Growth Inhibitory and Pro-Apoptotic Effects of Hirsuteine in Chronic Myeloid Leukemia Cells through Targeting Sphingosine Kinase 1  

Gao, Shan (Tianjin Key Laboratory on Technologies Enabling Development of Clinical Therapeutics and Diagnostics, School of Pharmacy, Tianjin Medical University)
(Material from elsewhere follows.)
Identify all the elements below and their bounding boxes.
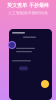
staticText: 人工智能助手随时待命	[8, 11, 48, 16]
staticText: 英文查单 手抄最终	[7, 2, 49, 9]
Guo, Tingting (Tianjin Key Laboratory on Technologies Enabling Development of Clinical Therapeutics and Diagnostics, School of Pharmacy, Tianjin Medical University)
Luo, Shuyu (Tianjin Key Laboratory on Technologies Enabling Development of Clinical Therapeutics and Diagnostics, School of Pharmacy, Tianjin Medical University)
Zhang, Yan (Tianjin Key Laboratory on Technologies Enabling Development of Clinical Therapeutics and Diagnostics, School of Pharmacy, Tianjin Medical University)
Ren, Zehao (Tianjin Key Laboratory on Technologies Enabling Development of Clinical Therapeutics and Diagnostics, School of Pharmacy, Tianjin Medical University)
Lang, Xiaona (Tianjin Key Laboratory on Technologies Enabling Development of Clinical Therapeutics and Diagnostics, School of Pharmacy, Tianjin Medical University)
Hu, Gaoyong (State Key Laboratory of Component-based Chinese Medicine, Tianjin University of Traditional Chinese Medicine)
Zuo, Duo (Department of Clinical Laboratory, Key Laboratory of Cancer Prevention and Therapy, Tianjin's Clinical Research Center for Cancer, National Clinical Research Center for Cancer, Tianjin Medical University Cancer Institute and Hospital, Tianjin Medical University)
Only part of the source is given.